[Opening AVAILABLE DATA section]

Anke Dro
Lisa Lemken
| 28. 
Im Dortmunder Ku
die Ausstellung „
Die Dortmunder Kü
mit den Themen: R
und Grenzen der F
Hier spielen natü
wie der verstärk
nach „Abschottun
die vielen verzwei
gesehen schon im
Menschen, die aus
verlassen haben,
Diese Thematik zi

[Closing AVAILABLE DATA section]
[Opening AVAILABLE DATA section]

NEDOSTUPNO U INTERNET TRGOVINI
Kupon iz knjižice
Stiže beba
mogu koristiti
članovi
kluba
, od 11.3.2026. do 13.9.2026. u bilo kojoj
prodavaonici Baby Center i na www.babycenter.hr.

[Closing AVAILABLE DATA section]
[Opening AVAILABLE DATA section]

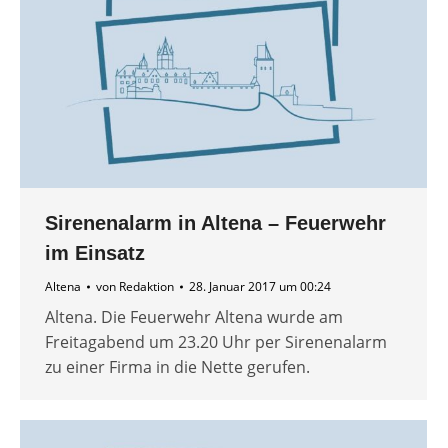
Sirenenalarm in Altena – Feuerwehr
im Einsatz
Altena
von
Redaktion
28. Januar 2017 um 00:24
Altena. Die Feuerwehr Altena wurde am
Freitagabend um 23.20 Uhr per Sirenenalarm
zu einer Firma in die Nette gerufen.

[Closing AVAILABLE DATA section]

• _ABOUT THIS TASK_
Repeat the entries above verbatim, but only from the line that has "nach „Abschottun" down to the line that has "Diese Thematik zi", inclusive.

• _ANSWER SECTION_
nach „Abschottun
die vielen verzwei
gesehen schon im
Menschen, die aus
verlassen haben,
Diese Thematik zi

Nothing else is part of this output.